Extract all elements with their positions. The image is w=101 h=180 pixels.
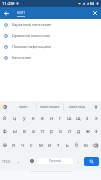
staticText: в xyxy=(23,128,26,135)
button[interactable]: капельщ xyxy=(64,101,90,112)
staticText: р xyxy=(50,128,54,135)
button[interactable]: е xyxy=(38,112,47,124)
button[interactable]: ж xyxy=(83,124,92,138)
staticText: ю xyxy=(84,142,88,149)
staticText: н xyxy=(50,115,54,122)
staticText: л xyxy=(68,128,71,135)
staticText: капельник xyxy=(40,104,60,109)
staticText: Русский xyxy=(49,159,62,163)
button[interactable]: Бархатный капельник xyxy=(0,19,101,30)
staticText: ш xyxy=(67,115,72,122)
staticText: щ xyxy=(76,115,81,122)
staticText: й xyxy=(3,115,7,122)
staticText: б xyxy=(75,142,78,149)
button[interactable]: Back xyxy=(0,7,13,19)
staticText: Помощи кафельщика xyxy=(12,44,51,49)
button[interactable]: , xyxy=(11,152,27,170)
staticText: с xyxy=(30,142,33,149)
staticText: г xyxy=(59,115,62,122)
button[interactable]: кап xyxy=(17,7,25,19)
staticText: ?123 xyxy=(2,159,10,164)
button[interactable]: м xyxy=(36,138,45,152)
staticText: ч xyxy=(21,142,24,149)
button[interactable]: д xyxy=(74,124,83,138)
button[interactable]: ч xyxy=(18,138,27,152)
button[interactable]: п xyxy=(38,124,47,138)
button[interactable]: Clear xyxy=(89,7,101,19)
staticText: ь xyxy=(66,142,69,149)
button[interactable]: ы xyxy=(10,124,20,138)
button[interactable]: ф xyxy=(0,124,10,138)
button[interactable]: т xyxy=(54,138,63,152)
staticText: 11:23 xyxy=(2,1,13,7)
button[interactable]: к xyxy=(29,112,38,124)
button[interactable]: Дровяной капельник xyxy=(0,30,101,41)
button[interactable]: х xyxy=(92,112,101,124)
button[interactable]: Капельник xyxy=(0,52,101,63)
staticText: м xyxy=(39,142,43,149)
button[interactable]: о xyxy=(56,124,65,138)
staticText: т xyxy=(57,142,60,149)
button[interactable]: н xyxy=(47,112,56,124)
staticText: Дровяной капельник xyxy=(12,33,50,38)
button[interactable]: и xyxy=(45,138,54,152)
button[interactable]: б xyxy=(72,138,81,152)
staticText: х xyxy=(95,115,98,122)
staticText: ц xyxy=(13,115,17,122)
staticText: а xyxy=(32,128,35,135)
button[interactable]: Помощи кафельщика xyxy=(0,41,101,52)
staticText: ы xyxy=(13,128,17,135)
button[interactable]: ь xyxy=(63,138,72,152)
staticText: кап xyxy=(17,9,25,15)
staticText: к xyxy=(32,115,35,122)
staticText: капе xyxy=(19,104,28,109)
button[interactable]: ц xyxy=(10,112,20,124)
button[interactable]: з xyxy=(83,112,92,124)
button[interactable]: щ xyxy=(74,112,83,124)
staticText: ж xyxy=(86,128,90,135)
button[interactable]: Google xyxy=(0,101,10,112)
staticText: 84 xyxy=(90,1,95,6)
button[interactable]: в xyxy=(20,124,29,138)
staticText: , xyxy=(18,158,20,164)
staticText: и xyxy=(48,142,52,149)
button[interactable]: ю xyxy=(81,138,90,152)
button[interactable]: у xyxy=(20,112,29,124)
button[interactable]: р xyxy=(47,124,56,138)
button[interactable]: Search xyxy=(84,157,99,166)
staticText: Капельник xyxy=(12,55,32,60)
button[interactable]: капе xyxy=(10,101,36,112)
button[interactable]: э xyxy=(92,124,101,138)
staticText: э xyxy=(95,128,98,135)
button[interactable]: Voice search xyxy=(90,101,101,112)
button[interactable]: капельник xyxy=(37,101,63,112)
button[interactable]: а xyxy=(29,124,38,138)
button[interactable]: ?123 xyxy=(0,152,11,170)
button[interactable]: Change language xyxy=(27,152,37,170)
button[interactable]: Backspace xyxy=(90,138,101,152)
staticText: д xyxy=(77,128,81,135)
staticText: . xyxy=(78,158,80,164)
staticText: о xyxy=(59,128,62,135)
button[interactable]: г xyxy=(56,112,65,124)
staticText: у xyxy=(23,115,26,122)
button[interactable]: с xyxy=(27,138,36,152)
staticText: я xyxy=(12,142,15,149)
staticText: п xyxy=(41,128,45,135)
staticText: ф xyxy=(3,128,7,135)
button[interactable]: й xyxy=(0,112,10,124)
button[interactable]: Русский xyxy=(37,158,73,164)
button[interactable]: л xyxy=(65,124,74,138)
staticText: е xyxy=(41,115,44,122)
button[interactable]: я xyxy=(9,138,18,152)
button[interactable]: . xyxy=(73,152,84,170)
staticText: капельщ xyxy=(69,104,86,109)
button[interactable]: Shift xyxy=(0,138,9,152)
staticText: Бархатный капельник xyxy=(12,22,52,27)
button[interactable]: ш xyxy=(65,112,74,124)
staticText: з xyxy=(86,115,89,122)
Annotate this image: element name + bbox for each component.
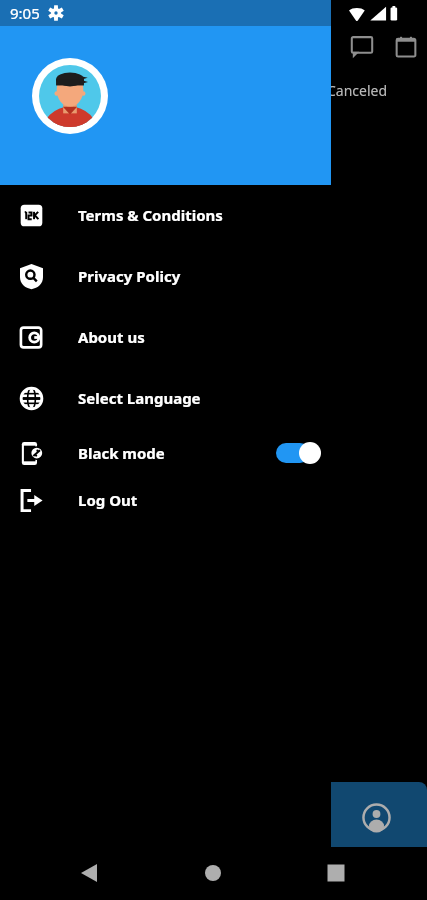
button[interactable]: Select Language	[0, 374, 331, 422]
button[interactable]: Messages	[345, 30, 379, 64]
button[interactable]: Terms & Conditions	[0, 191, 331, 239]
button[interactable]: Privacy Policy	[0, 252, 331, 300]
button[interactable]: Recents	[318, 855, 354, 891]
button[interactable]: Back	[71, 855, 107, 891]
staticText: 9:05	[10, 3, 40, 23]
staticText: Terms & Conditions	[78, 205, 223, 225]
button[interactable]: Black mode	[0, 429, 331, 477]
staticText: Black mode	[78, 443, 165, 463]
button[interactable]: Account	[331, 782, 427, 847]
staticText: Log Out	[78, 490, 138, 510]
button[interactable]: Log Out	[0, 476, 331, 524]
button[interactable]: Profile picture	[32, 58, 108, 134]
button[interactable]: Home	[195, 855, 231, 891]
staticText: Select Language	[78, 388, 201, 408]
staticText: About us	[78, 327, 145, 347]
staticText: Canceled	[327, 81, 388, 100]
button[interactable]: Black mode toggle	[276, 436, 332, 470]
button[interactable]: About us	[0, 313, 331, 361]
button[interactable]: Calendar	[389, 30, 423, 64]
staticText: Privacy Policy	[78, 266, 181, 286]
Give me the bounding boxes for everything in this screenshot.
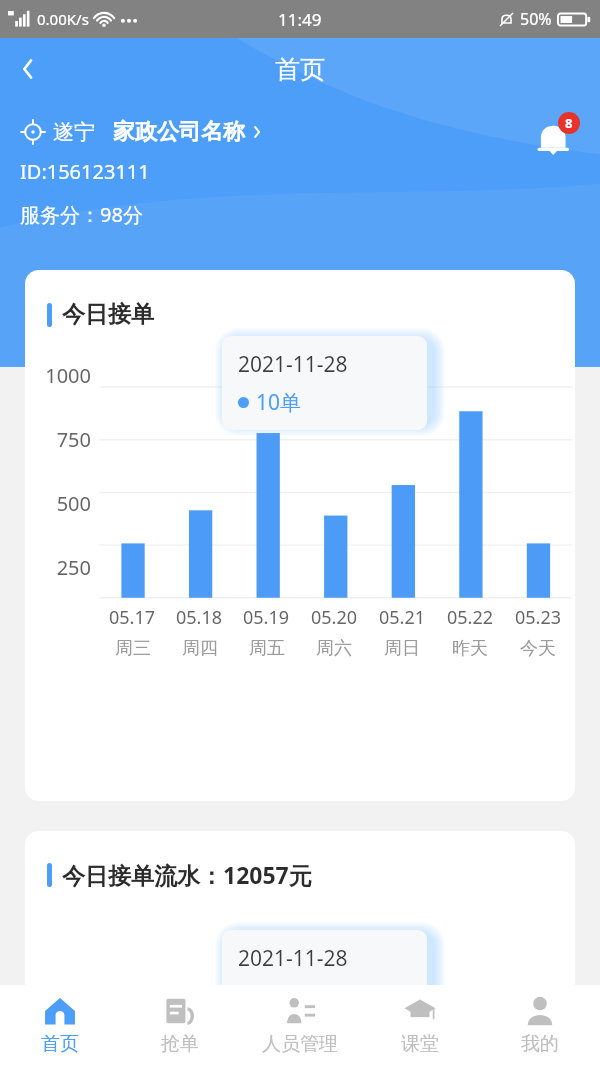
button[interactable]: 抢单 [120,985,240,1067]
staticText: 500 [29,490,91,517]
staticText: 家政公司名称 [113,118,245,146]
staticText: 抢单 [161,1032,199,1056]
staticText: 首页 [275,54,325,85]
staticText: 50% [520,8,552,30]
staticText: 05.20 [311,605,358,630]
staticText: 周四 [182,637,218,660]
staticText: 课堂 [401,1032,439,1056]
staticText: 05.23 [515,605,562,630]
staticText: 人员管理 [262,1032,338,1056]
staticText: 服务分：98分 [20,201,143,228]
staticText: 周三 [115,637,151,660]
staticText: 8 [565,114,573,132]
staticText: 1000 [29,362,91,389]
staticText: 250 [29,554,91,581]
staticText: 11:49 [278,8,322,31]
staticText: 今日接单流水：12057元 [62,859,312,890]
staticText: 05.22 [447,605,494,630]
staticText: 周日 [384,637,420,660]
button[interactable]: 今日接单 [25,270,575,801]
staticText: ID:156123111 [20,158,150,185]
button[interactable]: 课堂 [360,985,480,1067]
button[interactable]: 首页 [0,985,120,1067]
staticText: 2021-11-28 [238,944,348,973]
staticText: 首页 [41,1032,79,1056]
staticText: 0.00K/s [37,9,89,29]
staticText: 750 [29,426,91,453]
staticText: 遂宁 [53,119,95,145]
button[interactable]: Notifications [528,112,582,166]
staticText: 05.17 [109,605,156,630]
staticText: 10单 [256,388,302,417]
button[interactable]: 今日接单流水：12057元 [25,831,575,1067]
button[interactable]: 家政公司名称 [113,118,266,146]
button[interactable]: 人员管理 [240,985,360,1067]
staticText: 今天 [520,637,556,660]
staticText: 2021-11-28 [238,350,348,379]
staticText: 周五 [249,637,285,660]
staticText: 我的 [521,1032,559,1056]
staticText: 昨天 [452,637,488,660]
staticText: 周六 [316,637,352,660]
staticText: 今日接单 [62,300,154,329]
button[interactable]: Back [0,40,58,98]
staticText: 05.19 [243,605,290,630]
staticText: 05.18 [176,605,223,630]
button[interactable]: 我的 [480,985,600,1067]
staticText: 05.21 [379,605,426,630]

****************

Prompt
Among the records, find all lines that include the string "Дровяной" and return them.

Reply
button[interactable]: Дровяной капельник xyxy=(0,30,101,41)
staticText: Дровяной капельник xyxy=(12,33,50,38)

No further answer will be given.